Taylor series expansion doubt

Question

Employ taylor series method to obtain correct to four places of decimals, solution of the D.E with dy/dx =$x^2$ +$y^2$ with y=0 when x=0 for x=0.4

Solution: y'=$x^2$ +$y^2$

       y"=2x+2yy'  and so on

I dont understand how to evaluate (differentiate) y to get those y', y" and all. I am not able to figure out.

For e.g http://www.papersolutions.in/ans.php?sem=sem2&img=ans10&s=&m=may&y=13

I am not able to differentiate y, if possible kindly explain step by step execution.

Answer 1

You could also use the Picard iteration, $$ y_{n+1}(x)=0+\int_0^x(t^2+y_n(t)^2)\,dt =\frac13x^3+\int_0^xy_n(t)^2\,dt $$ Start with $y_0=0$ to get $y_1(x)=\frac13x^3$, insert to get $$ y_2(x)=\frac13x^3+\int_0^x\frac19t^6\,dt=\frac13x^3+\frac1{63}x^7 $$ which is precise up to $O(x^{11})$, and so on.

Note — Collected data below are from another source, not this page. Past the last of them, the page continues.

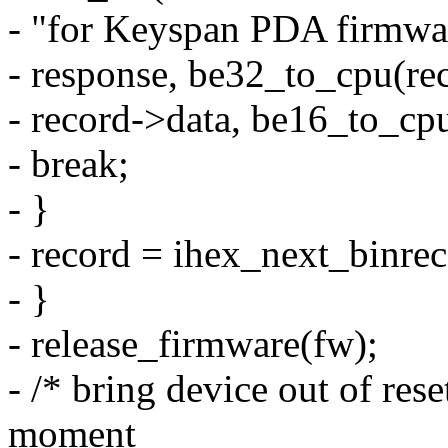
- "for Keyspan PDA firmw
- response, be32_to_cpu(re
- record->data, be16_to_cpu
- break;
- }
- record = ihex_next_binrec
- }
- release_firmware(fw);
- /* bring device out of res
moment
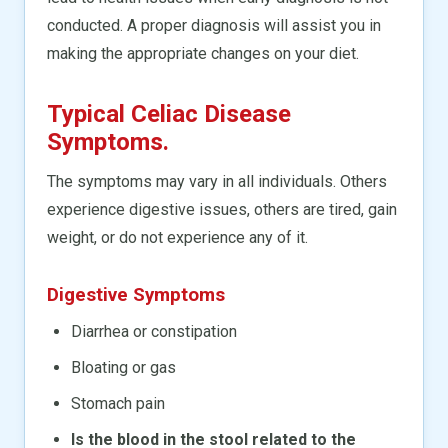
conducted. A proper diagnosis will assist you in
making the appropriate changes on your diet.
Typical Celiac Disease
Symptoms.
The symptoms may vary in all individuals. Others
experience digestive issues, others are tired, gain
weight, or do not experience any of it.
Digestive Symptoms
Diarrhea or constipation
Bloating or gas
Stomach pain
Is the blood in the stool related to the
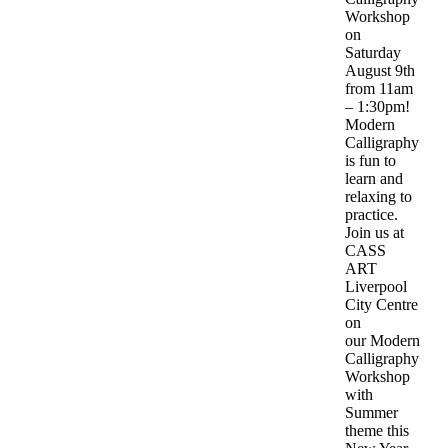
Workshop
on
Saturday
August 9th
from 11am
– 1:30pm!
Modern
Calligraphy
is fun to
learn and
relaxing to
practice.
Join us at
CASS
ART
Liverpool
City Centre
on
our Modern
Calligraphy
Workshop
with
Summer
theme this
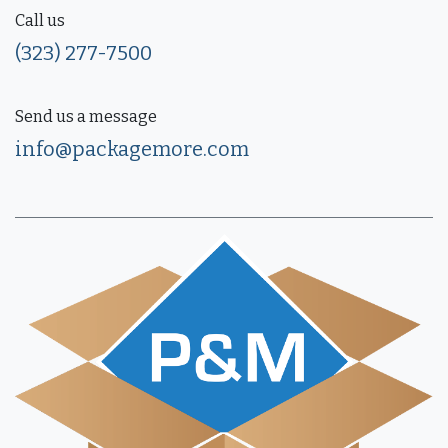
Call us
(323) 277-7500
Send us a message
info@packagemore.com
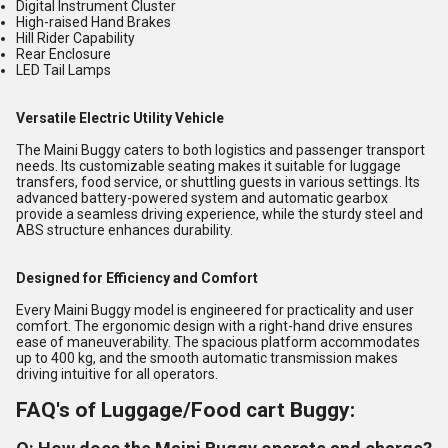
Digital Instrument Cluster
High-raised Hand Brakes
Hill Rider Capability
Rear Enclosure
LED Tail Lamps
Versatile Electric Utility Vehicle
The Maini Buggy caters to both logistics and passenger transport
needs. Its customizable seating makes it suitable for luggage
transfers, food service, or shuttling guests in various settings. Its
advanced battery-powered system and automatic gearbox
provide a seamless driving experience, while the sturdy steel and
ABS structure enhances durability.
Designed for Efficiency and Comfort
Every Maini Buggy model is engineered for practicality and user
comfort. The ergonomic design with a right-hand drive ensures
ease of maneuverability. The spacious platform accommodates
up to 400 kg, and the smooth automatic transmission makes
driving intuitive for all operators.
FAQ's of Luggage/Food cart Buggy:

But already the term $\frac1{63}(0.4)^7\simeq 2.6·10^{-5}$ is below your error threshold.

Answer 2

You must use the rules for differentiating a composite function: $$ y''(x)=D(x^2+y(x)^2)=D(x^2)+D(y(x)^2)=2x + 2 y(x)D(y(x))=2x+2y(x)y'(x), $$ and so on.

Answer 3

You have \begin{align*} y' &= x^2 + y^2 \\ y'' &= 2x + 2 y y' \end{align*} so you have $$ y'' = 2x + 2y(x^2+y^2) \text{,} $$ i.e., you use your earlier equations to eliminate the $y'$, $y''$, et c. terms from the right-hand sides.